Neuer Park schützt 15.000 Gorillas

Neuer Park schützt 15.000 Gorillas
Neuer Park schützt 15.000 Gorillas
Anonim

Die Republik Kongo hat einen neuen Nationalpark ausgerufen, der eine Kernpopulation der 125.000 Westlichen Flachlandgorillas schützt, die 2008 vom WCS entdeckt wurden.

Das neue Schutzgebiet mit dem Namen Ntokou-Pikounda-Nationalpark umfasst etwa 4.572 Quadratkilometer (1.765 Quadratmeilen) und beherbergt schätzungsweise 15.000 Gorillas, 800 Elefanten und 950 Schimpansen. Der neue Park ergänzt die beeindruckende Liste von Schutzgebieten im Kongo, die große Populationen von Gorillas und weite Flächen unberührten Lebensraums schützen.

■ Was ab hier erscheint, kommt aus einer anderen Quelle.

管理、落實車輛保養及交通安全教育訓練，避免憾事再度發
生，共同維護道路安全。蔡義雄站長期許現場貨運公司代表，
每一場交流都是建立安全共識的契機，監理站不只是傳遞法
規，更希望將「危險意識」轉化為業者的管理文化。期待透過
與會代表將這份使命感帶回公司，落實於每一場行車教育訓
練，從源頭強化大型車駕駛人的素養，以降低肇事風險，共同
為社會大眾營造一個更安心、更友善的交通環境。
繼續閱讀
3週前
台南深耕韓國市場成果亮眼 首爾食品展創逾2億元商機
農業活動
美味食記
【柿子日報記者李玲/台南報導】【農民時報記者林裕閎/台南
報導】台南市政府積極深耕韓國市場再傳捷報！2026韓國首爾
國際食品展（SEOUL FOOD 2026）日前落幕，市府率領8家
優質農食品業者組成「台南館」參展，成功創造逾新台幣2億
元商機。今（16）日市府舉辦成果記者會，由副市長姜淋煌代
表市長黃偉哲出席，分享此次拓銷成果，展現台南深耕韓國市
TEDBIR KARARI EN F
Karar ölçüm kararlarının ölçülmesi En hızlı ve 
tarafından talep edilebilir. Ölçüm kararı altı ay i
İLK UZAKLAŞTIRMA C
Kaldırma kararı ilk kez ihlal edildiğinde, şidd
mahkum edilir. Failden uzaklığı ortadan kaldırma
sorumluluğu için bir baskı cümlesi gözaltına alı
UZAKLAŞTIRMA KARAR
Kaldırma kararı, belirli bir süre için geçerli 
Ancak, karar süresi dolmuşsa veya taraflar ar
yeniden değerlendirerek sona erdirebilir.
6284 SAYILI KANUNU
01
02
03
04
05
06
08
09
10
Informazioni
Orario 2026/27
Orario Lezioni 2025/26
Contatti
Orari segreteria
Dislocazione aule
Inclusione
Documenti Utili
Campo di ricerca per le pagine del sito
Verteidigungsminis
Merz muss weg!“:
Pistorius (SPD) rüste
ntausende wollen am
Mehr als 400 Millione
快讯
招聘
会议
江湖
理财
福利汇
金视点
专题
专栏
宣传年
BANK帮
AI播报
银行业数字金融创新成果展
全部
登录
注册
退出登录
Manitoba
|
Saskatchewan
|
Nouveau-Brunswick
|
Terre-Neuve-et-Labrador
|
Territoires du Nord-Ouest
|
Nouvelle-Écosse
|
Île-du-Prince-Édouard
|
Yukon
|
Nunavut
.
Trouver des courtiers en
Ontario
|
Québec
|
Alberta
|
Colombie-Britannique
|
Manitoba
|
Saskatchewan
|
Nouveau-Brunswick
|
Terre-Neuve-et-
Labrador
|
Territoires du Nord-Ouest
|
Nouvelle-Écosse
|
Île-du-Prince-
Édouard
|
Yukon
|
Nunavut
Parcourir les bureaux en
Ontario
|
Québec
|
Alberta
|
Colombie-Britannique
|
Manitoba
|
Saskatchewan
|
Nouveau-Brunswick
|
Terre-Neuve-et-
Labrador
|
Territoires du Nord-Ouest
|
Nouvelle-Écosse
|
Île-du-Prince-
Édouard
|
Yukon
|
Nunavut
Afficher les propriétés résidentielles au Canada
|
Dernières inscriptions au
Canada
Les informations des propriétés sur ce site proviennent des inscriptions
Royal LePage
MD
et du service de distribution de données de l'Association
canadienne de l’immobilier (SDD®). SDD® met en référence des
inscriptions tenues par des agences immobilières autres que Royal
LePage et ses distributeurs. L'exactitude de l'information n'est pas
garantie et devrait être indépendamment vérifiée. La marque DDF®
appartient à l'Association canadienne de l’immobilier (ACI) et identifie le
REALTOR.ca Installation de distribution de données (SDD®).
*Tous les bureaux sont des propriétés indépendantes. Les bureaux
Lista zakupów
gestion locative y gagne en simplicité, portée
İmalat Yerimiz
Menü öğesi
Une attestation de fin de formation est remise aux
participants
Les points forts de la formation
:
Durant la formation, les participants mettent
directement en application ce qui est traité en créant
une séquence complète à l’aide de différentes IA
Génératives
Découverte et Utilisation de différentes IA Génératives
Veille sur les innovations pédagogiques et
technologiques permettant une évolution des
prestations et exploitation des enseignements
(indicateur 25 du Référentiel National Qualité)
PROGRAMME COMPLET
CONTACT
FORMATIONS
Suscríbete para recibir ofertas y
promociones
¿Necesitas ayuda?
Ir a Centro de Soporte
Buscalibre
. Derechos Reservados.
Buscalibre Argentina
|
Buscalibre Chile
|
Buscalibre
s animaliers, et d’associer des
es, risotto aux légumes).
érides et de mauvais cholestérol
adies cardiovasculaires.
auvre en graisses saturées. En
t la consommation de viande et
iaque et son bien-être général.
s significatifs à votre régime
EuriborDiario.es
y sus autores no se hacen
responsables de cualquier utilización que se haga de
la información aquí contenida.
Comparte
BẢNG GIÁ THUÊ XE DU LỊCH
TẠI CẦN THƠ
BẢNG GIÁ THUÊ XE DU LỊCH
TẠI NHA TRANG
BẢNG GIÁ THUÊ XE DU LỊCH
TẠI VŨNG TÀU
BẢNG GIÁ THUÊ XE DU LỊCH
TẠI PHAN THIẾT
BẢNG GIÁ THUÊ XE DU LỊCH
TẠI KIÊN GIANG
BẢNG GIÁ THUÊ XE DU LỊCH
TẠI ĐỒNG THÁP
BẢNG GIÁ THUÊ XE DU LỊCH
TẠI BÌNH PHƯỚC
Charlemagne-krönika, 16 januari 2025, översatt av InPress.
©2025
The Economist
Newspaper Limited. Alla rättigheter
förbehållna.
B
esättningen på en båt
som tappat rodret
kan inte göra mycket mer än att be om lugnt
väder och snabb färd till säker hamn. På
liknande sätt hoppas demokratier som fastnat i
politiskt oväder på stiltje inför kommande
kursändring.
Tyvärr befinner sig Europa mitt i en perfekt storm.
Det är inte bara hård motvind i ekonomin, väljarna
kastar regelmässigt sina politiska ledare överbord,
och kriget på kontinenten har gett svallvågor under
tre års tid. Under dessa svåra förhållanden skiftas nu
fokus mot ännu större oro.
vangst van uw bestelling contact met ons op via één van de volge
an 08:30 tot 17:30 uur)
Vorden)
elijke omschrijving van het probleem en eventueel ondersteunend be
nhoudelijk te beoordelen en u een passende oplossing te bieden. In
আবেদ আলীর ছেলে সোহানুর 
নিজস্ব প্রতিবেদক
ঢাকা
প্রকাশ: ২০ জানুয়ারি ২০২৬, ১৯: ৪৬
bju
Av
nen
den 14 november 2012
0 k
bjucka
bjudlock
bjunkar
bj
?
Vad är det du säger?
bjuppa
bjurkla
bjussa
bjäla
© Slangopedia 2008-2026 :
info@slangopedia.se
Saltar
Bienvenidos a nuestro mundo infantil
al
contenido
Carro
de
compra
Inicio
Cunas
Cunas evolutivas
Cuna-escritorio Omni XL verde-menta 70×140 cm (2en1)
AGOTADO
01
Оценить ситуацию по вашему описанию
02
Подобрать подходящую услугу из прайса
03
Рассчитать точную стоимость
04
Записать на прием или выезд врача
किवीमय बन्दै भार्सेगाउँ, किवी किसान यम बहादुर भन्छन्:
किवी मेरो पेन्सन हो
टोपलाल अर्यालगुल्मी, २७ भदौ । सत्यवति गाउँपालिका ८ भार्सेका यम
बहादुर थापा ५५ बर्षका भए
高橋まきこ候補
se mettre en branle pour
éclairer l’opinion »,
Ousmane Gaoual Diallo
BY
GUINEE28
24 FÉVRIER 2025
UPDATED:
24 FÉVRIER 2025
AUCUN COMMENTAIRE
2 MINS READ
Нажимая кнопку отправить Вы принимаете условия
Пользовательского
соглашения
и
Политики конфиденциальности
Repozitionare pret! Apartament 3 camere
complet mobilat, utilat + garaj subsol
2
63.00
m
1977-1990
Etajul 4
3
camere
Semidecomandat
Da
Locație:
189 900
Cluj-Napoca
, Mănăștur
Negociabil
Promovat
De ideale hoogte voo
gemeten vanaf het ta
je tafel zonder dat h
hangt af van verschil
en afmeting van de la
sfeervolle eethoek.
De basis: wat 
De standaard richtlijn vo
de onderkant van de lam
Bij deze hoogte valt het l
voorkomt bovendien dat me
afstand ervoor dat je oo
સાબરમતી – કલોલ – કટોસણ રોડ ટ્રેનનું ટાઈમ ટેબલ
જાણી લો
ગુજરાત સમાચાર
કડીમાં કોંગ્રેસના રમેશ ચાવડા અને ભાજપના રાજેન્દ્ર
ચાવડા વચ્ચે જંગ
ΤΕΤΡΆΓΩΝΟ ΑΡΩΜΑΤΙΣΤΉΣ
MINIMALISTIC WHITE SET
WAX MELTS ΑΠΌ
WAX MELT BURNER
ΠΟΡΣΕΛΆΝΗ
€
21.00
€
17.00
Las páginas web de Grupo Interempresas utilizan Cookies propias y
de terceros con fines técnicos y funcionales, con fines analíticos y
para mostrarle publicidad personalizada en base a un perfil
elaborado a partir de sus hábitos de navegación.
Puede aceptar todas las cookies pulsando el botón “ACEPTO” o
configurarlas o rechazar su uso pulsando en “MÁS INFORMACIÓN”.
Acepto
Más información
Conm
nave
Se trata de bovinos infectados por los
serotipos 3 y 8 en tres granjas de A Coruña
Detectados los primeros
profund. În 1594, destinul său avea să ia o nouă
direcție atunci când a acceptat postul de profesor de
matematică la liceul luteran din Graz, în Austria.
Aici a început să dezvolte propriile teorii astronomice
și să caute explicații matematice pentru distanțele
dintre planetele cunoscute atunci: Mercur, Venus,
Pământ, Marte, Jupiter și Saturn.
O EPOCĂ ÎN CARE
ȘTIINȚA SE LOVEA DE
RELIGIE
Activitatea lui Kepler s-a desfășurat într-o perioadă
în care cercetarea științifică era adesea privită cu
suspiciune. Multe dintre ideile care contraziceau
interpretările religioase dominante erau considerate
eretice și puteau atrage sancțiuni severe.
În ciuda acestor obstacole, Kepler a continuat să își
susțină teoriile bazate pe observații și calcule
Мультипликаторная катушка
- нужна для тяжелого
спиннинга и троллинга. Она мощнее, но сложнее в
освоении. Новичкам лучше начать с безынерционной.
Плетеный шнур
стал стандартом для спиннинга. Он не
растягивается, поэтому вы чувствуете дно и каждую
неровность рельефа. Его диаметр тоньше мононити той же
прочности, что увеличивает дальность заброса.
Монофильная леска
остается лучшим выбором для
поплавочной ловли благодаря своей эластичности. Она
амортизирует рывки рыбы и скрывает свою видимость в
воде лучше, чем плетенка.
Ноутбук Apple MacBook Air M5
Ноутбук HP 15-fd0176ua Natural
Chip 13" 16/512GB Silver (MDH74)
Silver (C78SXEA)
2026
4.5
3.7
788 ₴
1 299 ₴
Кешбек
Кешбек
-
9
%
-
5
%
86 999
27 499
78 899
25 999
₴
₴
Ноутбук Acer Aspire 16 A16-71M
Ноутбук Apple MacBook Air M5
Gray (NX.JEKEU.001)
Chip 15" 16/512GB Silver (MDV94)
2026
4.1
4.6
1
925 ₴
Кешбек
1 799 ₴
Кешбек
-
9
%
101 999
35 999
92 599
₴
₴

"Die Republik Kongo hat der Welt ihr Engagement gezeigt, die größte Population von Gorillas auf dem Planeten zu schützen", sagte WCS-Präsident und CEO Cristián Samper.„Wir loben die kongolesische Regierung für ihre Führung und Weitsicht, Land zu reservieren, damit die Tierwelt gedeihen kann.“

Der Park wurde am 28. Dezember angelegt, als der kongolesische Ministerrat unter dem Vorsitz des Präsidenten der Republik Kongo, Denis Sassou Nguesso, das "Dekret zur Einrichtung des Ntokou-Pikounda-Nationalparks" verabschiedete.

Claude Massimba, Direktor für Wildtiere und Schutzgebiete der Republik Kongo vom Ministerium für Forstwirtschaft und nachh altige Entwicklung, sagte: „Die Schaffung dieses neuen Schutzgebiets ist Teil unserer Politik der Erh altung und nachh altigen Bewirtschaftung der meisten repräsentative Ökosysteme des Landes dar. Dies ist ein wichtiges Ereignis, das die Zahl der Schutzgebiete des Kongo erweitert hat, die jetzt mehr als 11 Prozent des Staatsgebiets einnehmen."

John Robinson, WCS Executive Vice President for Conservation and Science, sagte: „Die kongolesische Regierung ist seit vielen Jahren ein außergewöhnlicher Naturschutzpartner der WCS. Dieser neue Park ist eine wunderbare Nachricht für Gorillas und den Naturschutz in Zentralafrika."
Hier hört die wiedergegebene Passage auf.